# Introduction to the tracking process

Cantag is one of a handful of fiducial tracking systems. A fiducial is simply a visual marker or tag, often use to uniquely label and object or space, similar to a barcode. Unlike a barcode, however, fiducials within a tracking system not only give identity, but also information about 3D position and orientation (relative to the viewing camera).

## Inferring identity

Fiducial systems have traditionally followed one of two methods to establish the unique identity of a marker:

• Symbolic codes: Here we put a unique bit pattern on the marker. Given a possible marker, the system can read the bits from the pattern and decide on the identity. This approach is attractive since it allows us to use established error-correcting codes and permits a more exact analysis of capabilities.
• Pattern Recognition: Here, instead of assigning a unique bit pattern, we assign a unique picture. When a potential marker is found in an image, the system uses the known shape of the tag without perspective (see the next section) to undo the perspective transform of the picture. Then establishing identity is a matching process: we compare every marker known to be deployed to the current picture and use a variety of metrics to find the best match and hence identify the marker. The down-side to such an approach is that the matching process is typically slow and it is very hard to analyse the performance analytically.

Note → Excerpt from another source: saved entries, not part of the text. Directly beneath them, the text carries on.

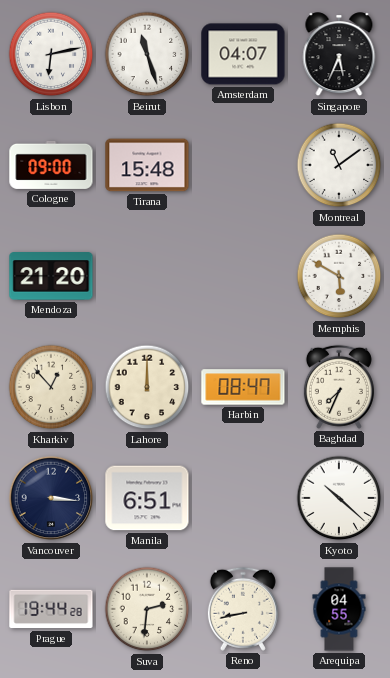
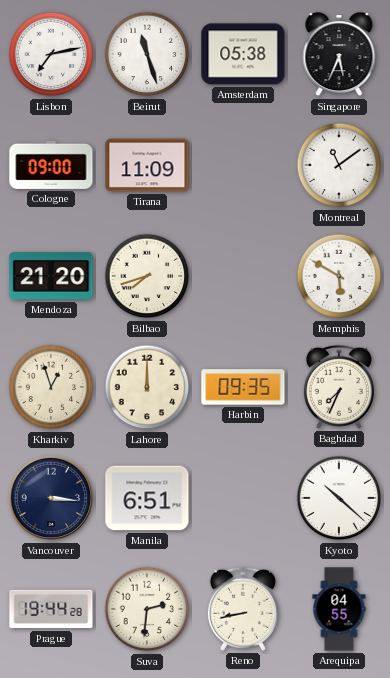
Lisbon: 6:13 -> 7:13
Amsterdam: 04:07 -> 05:38
Tirana: 15:48 -> 11:09
Bilbao: none -> 7:42
Kharkiv: 12:53 -> 12:57
Harbin: 08:47 -> 09:35
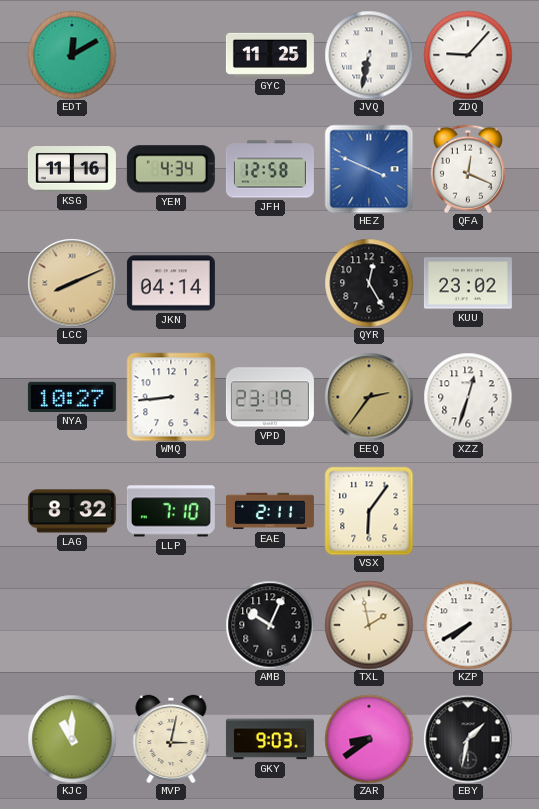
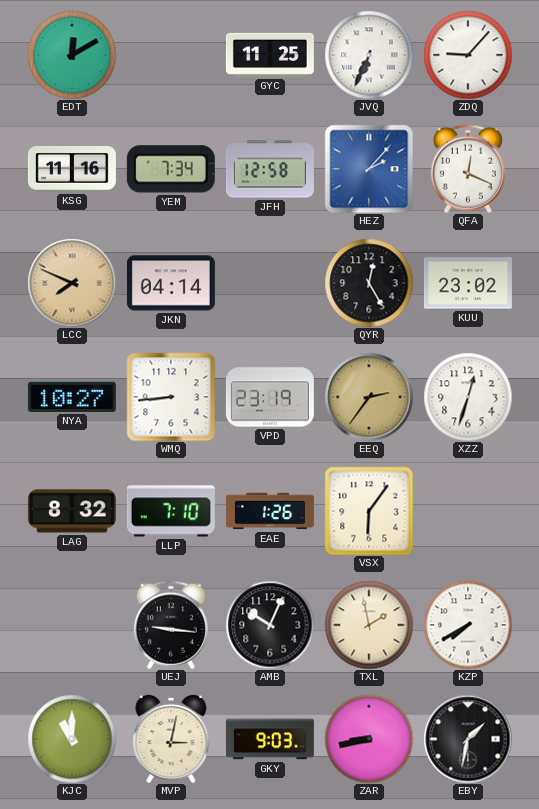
JVQ: 6:32 -> 6:34
YEM: 4:34 -> 7:34
HEZ: 3:49 -> 2:07
LCC: 8:11 -> 7:49
EAE: 2:11 -> 1:26
UEJ: none -> 9:16
ZAR: 8:39 -> 8:43
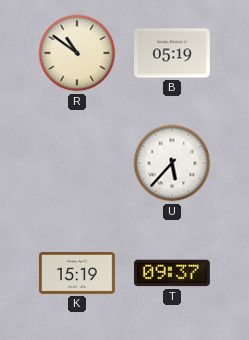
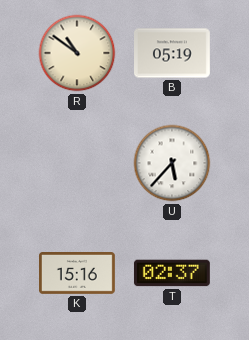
K: 15:19 -> 15:16
T: 09:37 -> 02:37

The present distribution of Cantag features support for symbolic coding on markers. However, it has been designed to make the addition of pattern matching (or other approaches to identity) easy to implement.

## Inferring Position and Pose

We infer the position and pose of a marker based on each marker featuring a known shape. For example, a square marker often features a solid square border around the identity bit pattern. When processing an image, we search it for shapes that could possibly be a valid perspective projection of the known shape. For example, a square projects to a general quadrilateral.

One we have identified a candidate for a marker, we undo the perspective projection based on the known size and shape of the same points in the reference frame of the marker. For example, in the frame of a square marker the four corner points may be at (-1,1), (1,1), (1,-1), and (-1,-1) and we look for a transform that would cause them to be projected to the corresponding points identified in the image. Once we have this, the implicitly know the position and pose of the marker in the reference frame of the camera. The marker can then be identified (and possibly rejected as noise, in the case that it does not carry a valid identity).